| Re: Accent - Yay or Nay I'd say definitely yay, but use a light touch.
Accents and dialogue can, in my view, help characterisation to a certain point, but go beyond that point and you undo all of the good work. If deciphering the accent means that the reader has to break their flow, you have probably gone too far.
The light touch can be expressed in a couple of ways:-
1. The odd word. This is what I prefer. Just slot in the odd dialect word or phonetic spelling of a word. Enough to give the reader the flavour without making a piece too difficult to read.
"I'm going to jump that gate" (standard English)
"I'm goin' ter lowp yon yat" (actual phonetic rendition of rural Cumbrian)
"I'm goin' ter jump that gate" (light touch).
2. Use of cod accents.
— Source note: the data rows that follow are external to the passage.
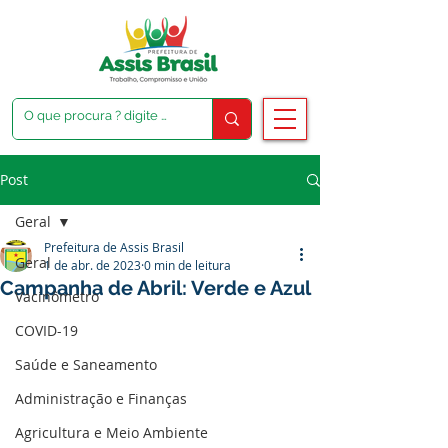
Post
Geral
Prefeitura de Assis Brasil
Geral
1 de abr. de 2023
0 min de leitura
Campanha de Abril: Verde e Azul
Vacinômetro
COVID-19
Saúde e Saneamento
Administração e Finanças
Agricultura e Meio Ambiente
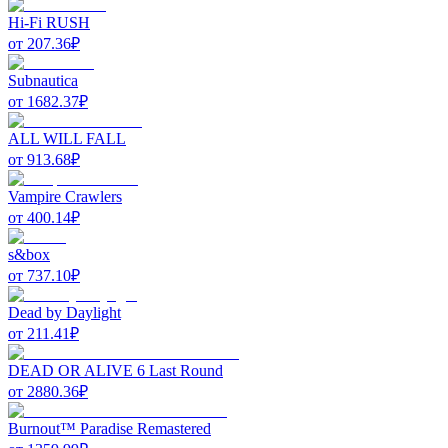
Hi-Fi RUSH
от
207.36
₽
Subnautica
от
1682.37
₽
ALL WILL FALL
от
913.68
₽
Vampire Crawlers
от
400.14
₽
s&box
от
737.10
₽
Dead by Daylight
от
211.41
₽
DEAD OR ALIVE 6 Last Round
от
2880.36
₽
Burnout™ Paradise Remastered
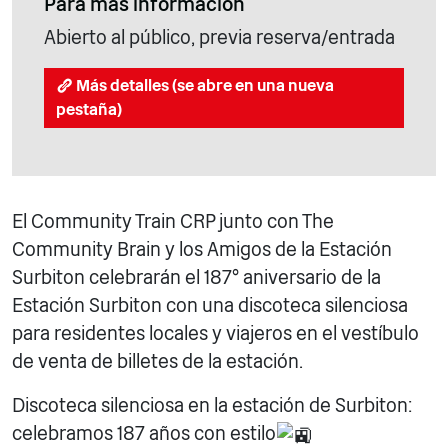
Para más información
Abierto al público, previa reserva/entrada
Más detalles (se abre en una nueva
pestaña)
El Community Train CRP junto con The
Community Brain y los Amigos de la Estación
Surbiton celebrarán el 187° aniversario de la
Estación Surbiton con una discoteca silenciosa
para residentes locales y viajeros en el vestíbulo
de venta de billetes de la estación.
Discoteca silenciosa en la estación de Surbiton:
celebramos 187 años con estilo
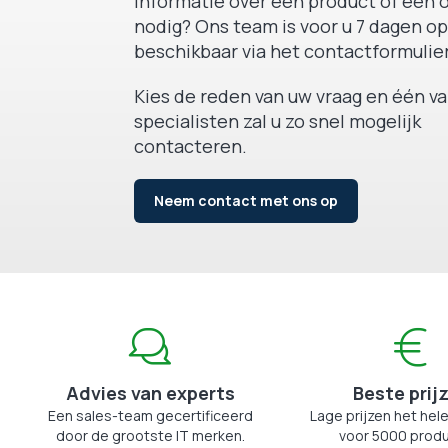
Informatie over een product of een o
nodig? Ons team is voor u 7 dagen op
beschikbaar via het contactformulier
Kies de reden van uw vraag en één v
specialisten zal u zo snel mogelijk
contacteren.
Neem contact met ons op
Advies van experts
Beste prij
Een sales-team gecertificeerd
Lage prijzen het hele
door de grootste IT merken.
voor 5000 produ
This is more common, but less convincing, in my view. There are a number of uber-accents that crop up time and time again, such as the big fat Texan drawl ("hey, y'all"), the sassy New York twang (in which "coffee" invariably comes out as "kwarfy"), the cheeky Londoner ("gorblimey guv'nor"), the tartan Scot ("hoots mon") or Oirish (punctuate with "bejaysus" and use word order of the sort favoured by Yoda).
Actual speakers of any of these accents will rightly say that they are hopelessly inaccurate, but they are at least recognisable to a reader. In many ways, they can be hard to avoid if you are doing accents in your book - very few people can properly render accents other than their own.